3. One Stop Solution
Setting up a fund with an EU passport, using leading service providers, listing it on a recognized stock exchange, setting up SPVs to benefit from double tax treaties and outsourcing certain functions back to other countries. Luxembourg has the flexibility to offer a one stop solution for operating and distributing investment funds, as well as deploying the funds in an efficient and structured manner.
Why set up an investment fund?
Investment funds are collective investment vehicles, which invest in assets and may operate according to the principle of risk spreading. Investment funds may raise capital from the public, when capital is raised from a group of investors that go beyond a small circle of persons or may raise capital in a private placement from a selected group of investors. Issuing vehicles, holding companies or special purpose vehicles (SPVs) are often not considered investment funds, although they might fulfill the above criteria.
What is the SLP?
The Luxembourg SLP was inspired by partnerships in the US, UK and the Cayman Islands, where these fund entities are commonly used in the alternative fund space. They typically have illiquid strategies and invest into real estate, private equity or the debt market.
Luxembourg took the advantage of the introduction of the Alternative Investment Fund Managers Directive (AIFMD) in 2013 to fundamentally modernize its partnership regime and to improve its standing as a fund domicile for alternative investment funds.
Luxembourg revolutionised its partnership regime with the introduction of the SLP. The SLP is a highly flexible fund structure with no legal personality. It gives asset managers new structuring possibilities whilst using a framework that is familiar to them from other fund jurisdictions. According to PWC there were more than 2500 SLPs established in Luxembourg in 2019.
The limited partnership agreement (LPA) is a main document organizing the functioning of the SLP, which gives the fund the contractual flexibility to organize the structure of the fund. The SLP is not restricted to any asset type and not subject to any risk diversification rules.
Who manages the SLP?
The SLP must appoint a general partner (GP), typically a private limited liability company (Société à responsabilité limitée or S.àr.l.) established in Luxembourg, to manage the fund on behalf of the limited partners (LPs). The SLP must at all times have a GP, who has unlimited liability for the debts and obligations of the SLP, the reason why the GP is typically another corporate entity.

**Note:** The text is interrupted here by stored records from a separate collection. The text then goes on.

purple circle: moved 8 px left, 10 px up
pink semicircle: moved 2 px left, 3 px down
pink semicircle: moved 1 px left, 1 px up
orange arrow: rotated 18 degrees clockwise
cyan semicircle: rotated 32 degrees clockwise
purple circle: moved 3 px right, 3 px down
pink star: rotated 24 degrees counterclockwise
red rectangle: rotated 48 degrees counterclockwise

What are the main advantages of the SLP?
The main advantages of the SLP are:
1. Speed of constitution: The SLP can be quickly established by private deed, as there is no requirement to form the SLP in front of a notary. The SLP can therefore be formed through the approval and signing of the LPA by all LPs and the GP.
2. Confidentiality: There is no obligation to publish the LPA. Only certain information must be published in the public register, such as the identity of the GP, the identity of the managers and the corporate purpose of the SLP. The identity of the LPs can remain confidential.

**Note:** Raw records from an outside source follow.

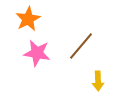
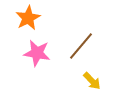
orange star: moved 1 px up
yellow arrow: moved 6 px left; rotated 42 degrees counterclockwise
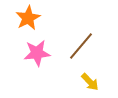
pink star: rotated 16 degrees counterclockwise
yellow arrow: moved 2 px left, 1 px down
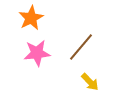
orange star: moved 3 px right
brown line: moved 1 px down
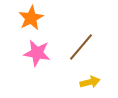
pink star: rotated 16 degrees clockwise
yellow arrow: rotated 60 degrees counterclockwise
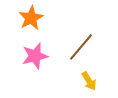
pink star: moved 2 px left, 3 px down; rotated 24 degrees counterclockwise
yellow arrow: moved 1 px left, 1 px up; rotated 72 degrees clockwise
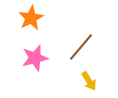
pink star: moved 2 px down
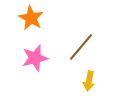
orange star: rotated 15 degrees counterclockwise
yellow arrow: rotated 42 degrees clockwise
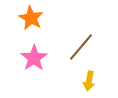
pink star: moved 1 px left; rotated 20 degrees counterclockwise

3. Contractual freedom: The functioning of the SLP is governed by the terms agreed in the LPA. Matters relating to the issuance of the partnership interests, the distribution of profits or different share classes and voting rights can be freely agreed on without the need to disclose this information.
4. No Minimum Capital Requirements: The SLP is not subject to any capital contribution requirements, making the SLP a cost-efficient structure to establish. Contributions of the partners can be in cash or in kind.

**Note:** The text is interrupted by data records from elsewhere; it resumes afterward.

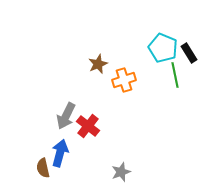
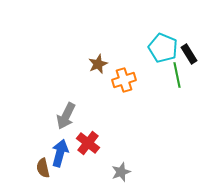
black rectangle: moved 1 px down
green line: moved 2 px right
red cross: moved 17 px down
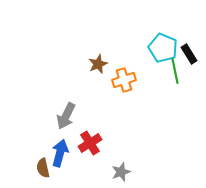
green line: moved 2 px left, 4 px up
red cross: moved 2 px right; rotated 20 degrees clockwise
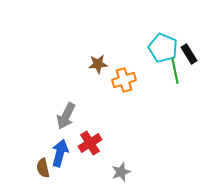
brown star: rotated 18 degrees clockwise
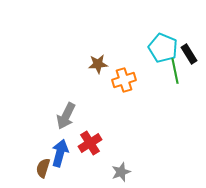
brown semicircle: rotated 30 degrees clockwise
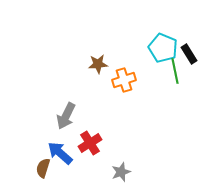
blue arrow: rotated 64 degrees counterclockwise
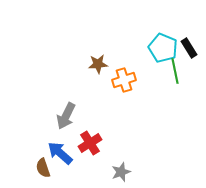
black rectangle: moved 6 px up
brown semicircle: rotated 36 degrees counterclockwise
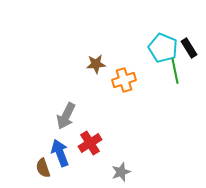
brown star: moved 2 px left
blue arrow: rotated 28 degrees clockwise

5. Tax Transparency: The SLP is tax transparent to Luxembourg income tax and net wealth tax.
What are the regulatory options?
There are several options to achieve different levels of regulation for the SLP:
1. The SLP can be supervised by the Luxembourg Financial Supervisory Authority (Commission de Surveillance du Secteur Financier or CSSF), if established as a Specialised Investment Fund (SIF) or an investment company in risk capital (SICAR). In this case the SLP itself would be regulated. If the fund falls within the scope of the AIFMD, then it would also need to appoint an AIFM.
2. The SLP itself remains unregulated, but appoints an AIFM, who is regulated by the CSSF.
3. The SLP remains unregulated and remains outside of the scope of the AIFMD and is therefore not required to appoint and AIFM.
Does the SLP have access to the EU passport for distribution of the fund?
The SLP may have the benefit of the EU passport, if it has appointed an AIFM, allowing the fund to be passported to professional investors within the European Union.
How long does it take to set up a SLP in Luxembourg?
SLPs not subject to supervision can be established quickly within a few days. The timeframe for the drafting of the documentation, in particular the LPA, will depend on the complexity and the input of the parties.
The set-up of a SLP subject to supervision (such as those created as a SIF or SICAR) will require more time, as the approval of the CSSF is required.
How much does it cost to establish a SLP?
This greatly depends on solution chosen and the service providers used to service the SLP. Setting up a non-supervised SLP, is less costly than a supervised fund. Please note that the SLP is managed by a GP, which is a corporate entity, to be incorporated at the same time as the SLP.